Find the lines below holding the word "моля" and copy each of them.

▸ Source material:
<<<<

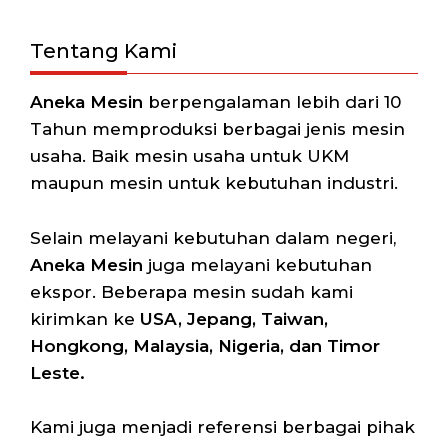
Tentang Kami
Aneka Mesin
berpengalaman lebih dari 10
Tahun memproduksi berbagai jenis mesin
usaha. Baik mesin usaha untuk UKM
maupun mesin untuk kebutuhan industri.
Selain melayani kebutuhan dalam negeri,
Aneka Mesin
juga melayani kebutuhan
ekspor. Beberapa mesin sudah kami
kirimkan ke
USA, Jepang, Taiwan,
Hongkong, Malaysia, Nigeria, dan Timor
Leste.
Kami juga menjadi referensi berbagai pihak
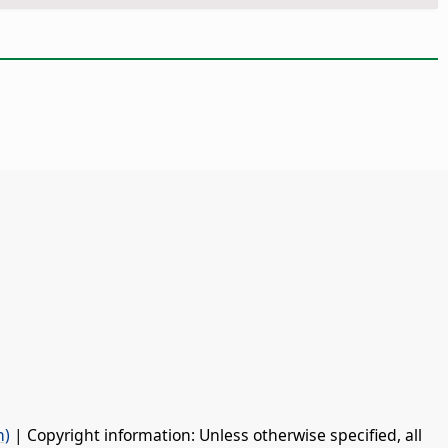
n)
| Copyright information: Unless otherwise specified, all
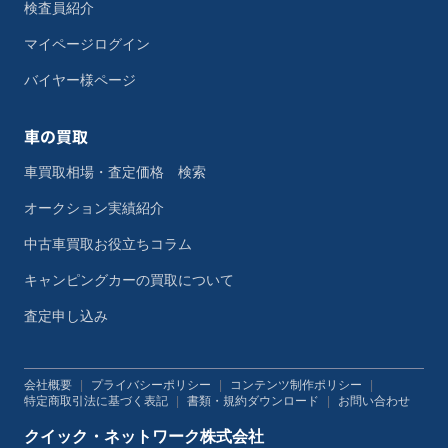
検査員紹介
マイページログイン
バイヤー様ページ
車の買取
車買取相場・査定価格 検索
オークション実績紹介
中古車買取お役立ちコラム
キャンピングカーの買取について
査定申し込み
会社概要
|
プライバシーポリシー
|
コンテンツ制作ポリシー
|
特定商取引法に基づく表記
|
書類・規約ダウンロード
|
お問い合わせ
クイック・ネットワーク株式会社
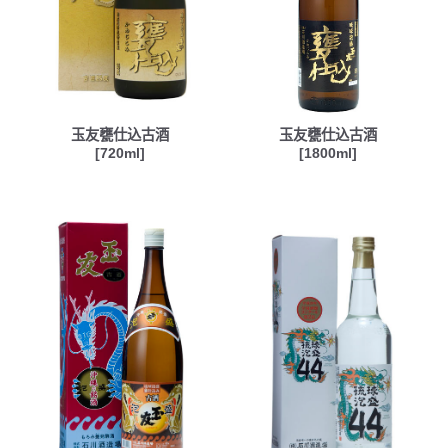
玉友甕仕込古酒
玉友甕仕込古酒
[720ml]
[1800ml]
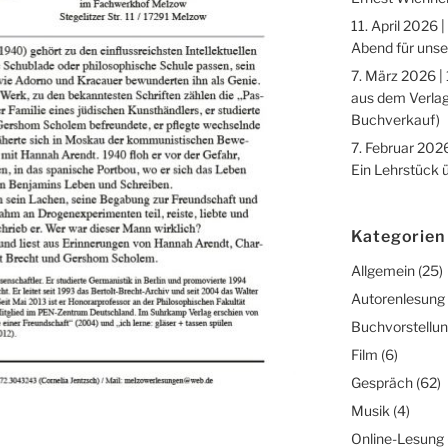
11. April 2026 |
Abend für unse
7. März 2026 |
aus dem Verlag
Buchverkauf)
7. Februar 2026
Ein Lehrstück 
Kategorien
Allgemein
(25)
Autorenlesung
Buchvorstellu
Film
(6)
Gespräch
(62)
Musik
(4)
Online-Lesung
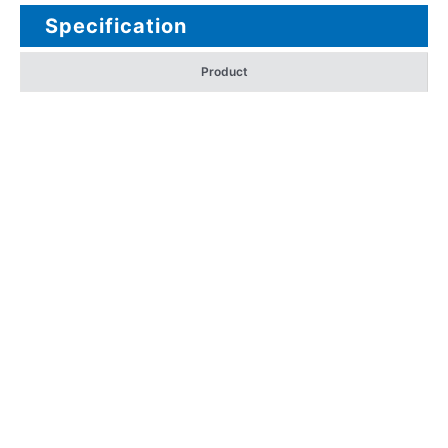
Specification
Product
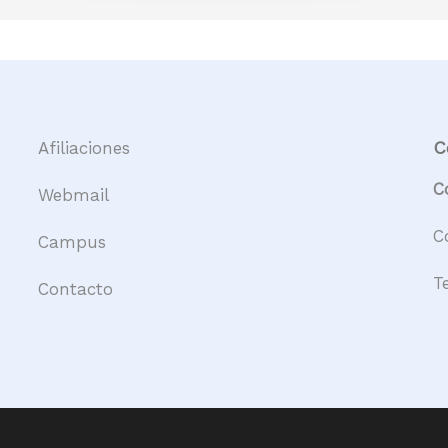
C
Afiliaciones
C
Webmail
C
Campus
T
Contacto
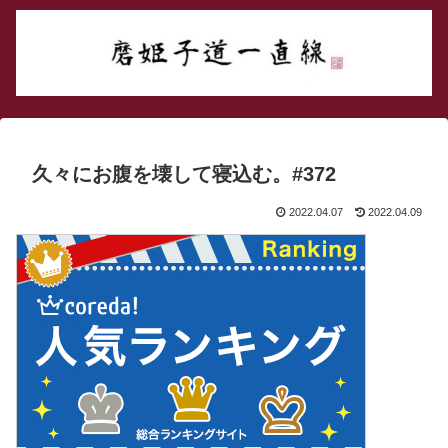
久々にお腹を壊して寝込む。#372
2022.04.07
2022.04.09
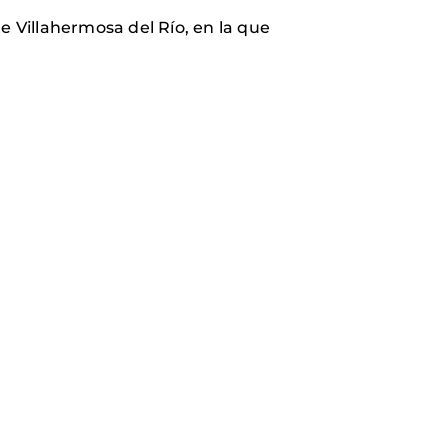
e Villahermosa del Río, en la que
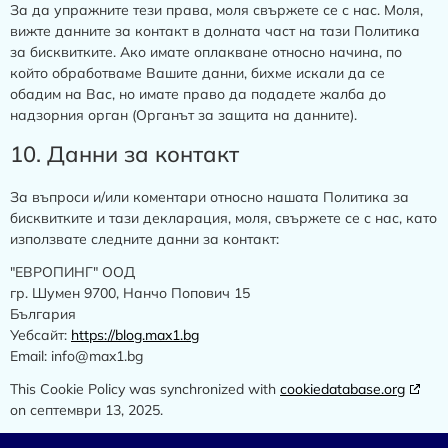
За да упражните тези права, моля свържете се с нас. Моля,
вижте данните за контакт в долната част на тази Политика
за бисквитките. Ако имате оплакване относно начина, по
който обработваме Вашите данни, бихме искали да се
обадим на Вас, но имате право да подадете жалба до
надзорния орган (Органът за защита на данните).
10. Данни за контакт
За въпроси и/или коментари относно нашата Политика за
бисквитките и тази декларация, моля, свържете се с нас, като
използвате следните данни за контакт:
"ЕВРОПИНГ" ООД
гр. Шумен 9700, Нанчо Попович 15
България
Уебсайт:
https://blog.max1.bg
Email:
info@
max1.bg
This Cookie Policy was synchronized with
cookiedatabase.org
on септември 13, 2025.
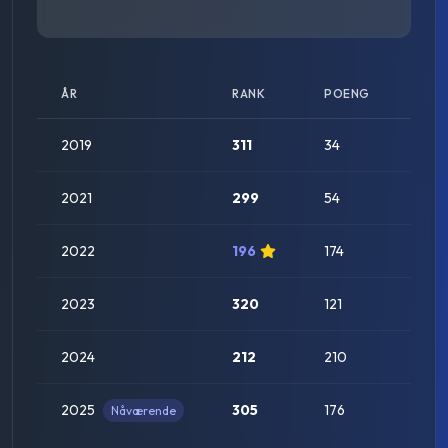
ÅR
RANK
POENG
STA
2019
311
34
2021
299
54
2022
196
174
2023
320
121
2024
212
210
2025
305
176
Nåværende
Ned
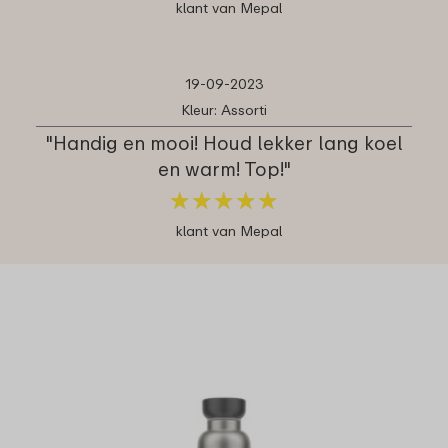
klant van Mepal
19-09-2023
Kleur: Assorti
"Handig en mooi! Houd lekker lang koel
en warm! Top!"
★
★
★
★
★
★
★
★
★
★
klant van Mepal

>>>>

▸ Reply to the exercise:
За да упражните тези права, моля свържете се с нас. Моля,
бисквитките и тази декларация, моля, свържете се с нас, като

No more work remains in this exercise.